Venom: Let There Be Carnage is about the relationship between an alien invader and its human host. It’s as weird as it sounds.
The first Venom film, released in 2018, was a superhero tale with a strange twist. On its face, it told yet another origin story, explaining how the down-on-his-luck journalist Eddie Brock (played by Tom Hardy) melded bodies with an alien to become the goopy Venom. But the film’s most interesting aspect was not the comic-book action; it was the oddball rom-com energy between Eddie and his symbiotic costume—along with the genuine intensity of Hardy’s performance. The actor apparently improvised one of that film’s best scenes, in which Eddie plops into a lobster tank and starts munching on the inhabitants.
In the sequel, Venom: Let There Be Carnage, Tom Hardy’s wildest instincts have triumphed—mostly. Any effort at high-minded seriousness about the role of the antihero in a world of caped crusaders is out the window. So is any care for traditional storytelling notions such as coherence or believable characters. The entire film might as well take place inside that lobster tank. Venom may not have realized it was a so-bad-it’s-good cult classic, but Let There Be Carnage is striving to maintain that status from minute one.
Unfortunately, it still has to tell a routine narrative in which its protagonist saves the day, something the director Andy Serkis seems to have little interest in. Best known as the actor who played Gollum in The Lord of the Rings, Serkis was a natural choice to direct a film featuring another CGI creature with a bifurcated personality. He captures the discombobulation of Venom’s symbiotic relationship vividly but struggles to create comprehensible set pieces. His prior directorial efforts include the special-effect-laden but visually weak Mowgli, and the aesthetics aren’t any better here. The action is as messy as the first Venom—perhaps even more so now that our blobby protagonist is facing off against the equally gloppy Carnage (Woody Harrelson).

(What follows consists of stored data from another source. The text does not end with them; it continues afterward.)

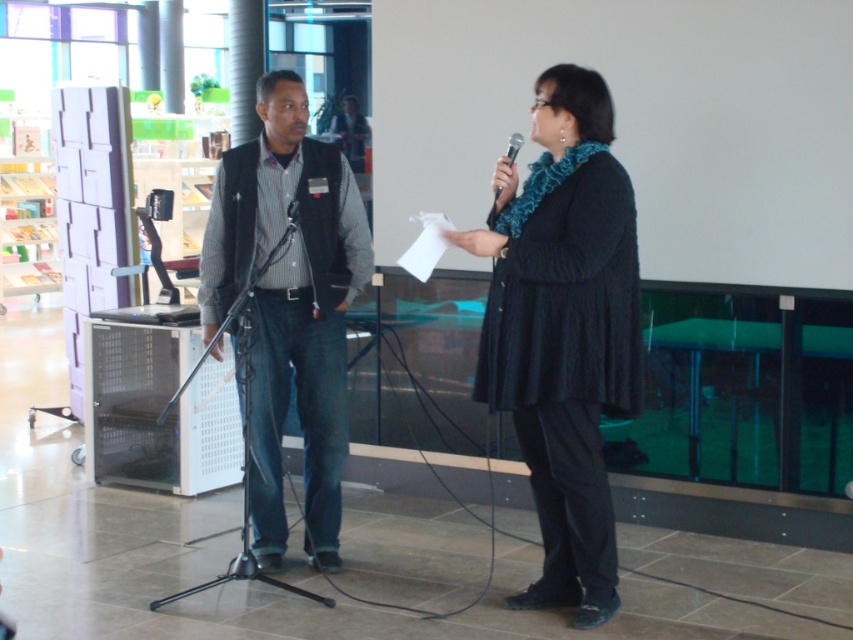 Which is more to the right, black knitted sweater at center or black plastic microphone at upper center?

From the viewer's perspective, black knitted sweater at center appears more on the right side.

Can you confirm if black knitted sweater at center is positioned to the left of black plastic microphone at upper center?

In fact, black knitted sweater at center is to the right of black plastic microphone at upper center.

You are a GUI agent. You are given a task and a screenshot of the screen. Output one action in this format:
    pyautogui.click(x=<x>, y=<y>)
    Task: Click on the black knitted sweater at center
    The width and height of the screenshot is (853, 640).
    Given the screenshot: What is the action you would take?
    pyautogui.click(x=563, y=332)

Identify the location of black knitted sweater at center. The image size is (853, 640). (563, 332).

Which is below, black knitted sweater at center or matte black vest at center?

black knitted sweater at center is lower down.

Does black knitted sweater at center have a greater height compared to matte black vest at center?

No, black knitted sweater at center is not taller than matte black vest at center.

Locate an element on the screen. The width and height of the screenshot is (853, 640). black knitted sweater at center is located at coordinates (563, 332).

Is matte black vest at center shorter than black plastic microphone at upper center?

No, matte black vest at center is not shorter than black plastic microphone at upper center.

Does point (334, 209) come farther from viewer compared to point (509, 148)?

Yes, it is behind point (509, 148).

What do you see at coordinates (289, 305) in the screenshot? The width and height of the screenshot is (853, 640). I see `matte black vest at center` at bounding box center [289, 305].

You are a GUI agent. You are given a task and a screenshot of the screen. Output one action in this format:
    pyautogui.click(x=<x>, y=<y>)
    Task: Click on the matte black vest at center
    
    Given the screenshot: What is the action you would take?
    pyautogui.click(x=289, y=305)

Carnage is created when the serial killer Cletus Kasady, whom Eddie is interviewing on death row, accidentally ingests a piece of the Venom symbiote after biting Eddie’s finger. Harrelson tries to imbue the villain with a real sense of danger, but he’s so irredeemably evil from the moment the movie begins that his performance has no suspense. Even eating the symbiote doesn’t change him much. The film tries to give the character more depth by focusing on his relationship with Shriek (Naomie Harris), his imprisoned love interest with the superpower of yelling very loudly, but her part is even more underwritten, so their connection falls flat. Perhaps the film doesn’t flesh out Carnage and Shriek because of its short running time, but Let There Be Carnage is too exhausting to last any longer than it does. The viewing experience is like going to a nightclub and having someone scream the plot in your ear over a thumping bass line—ironic, given that Venom’s biggest weakness is sound waves.

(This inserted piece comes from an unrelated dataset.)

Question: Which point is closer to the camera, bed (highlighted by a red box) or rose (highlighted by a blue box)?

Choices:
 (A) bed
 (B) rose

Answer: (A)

Serkis is clearly most invested in Hardy and his two-faced performance. Even more than the first film’s director, Ruben Fleischer, Serkis understands that Venom’s primary intrigue is the romantic push and pull between symbiote and host. So, like the first movie, he structures the sequel as a romantic comedy, having the couple bicker, break up, and finally rediscover the joy of their partnership. Hardy can communicate so much emotion through the barest grunt, and he delights in Venom’s florid dialogue, popping his sludgy head out of Eddie’s torso for face-to-face chats. “I need brains,” he demands of Eddie, who won’t let him consume human flesh. “Chickens have brains,” Eddie counters. “I most passionately disagree!” Venom whines. When the pair briefly split, Venom inhabits other bodies, covers himself in glow sticks, and goes out dancing, proclaiming, “I’m out of the Eddie closet!” Their eventual reunion comes after a recalcitrant Venom, realizing he cannot live without his original host, inhabits the body of Eddie’s ex-fiancée, Anne (Michelle Williams, a monumental actor who is still game for the absurdity).
But this twisted love story keeps getting derailed by superhero business. Whenever the film cuts back to Carnage’s or Shriek’s rampages, it loses its edge; when it’s just Tom Hardy in his apartment, preparing a chaotic breakfast with alien tendrils, it brims with hilarious physical comedy. There isn’t anything quite like Venom, and the sequel knows it, but the unbridled silliness isn’t enough to justify the ticket price. Perhaps the third, inevitable installment could just be a black-box play, or a series of Hardy’s monologues with his alien love—anything to finally free Venom from the boring strictures of its genre.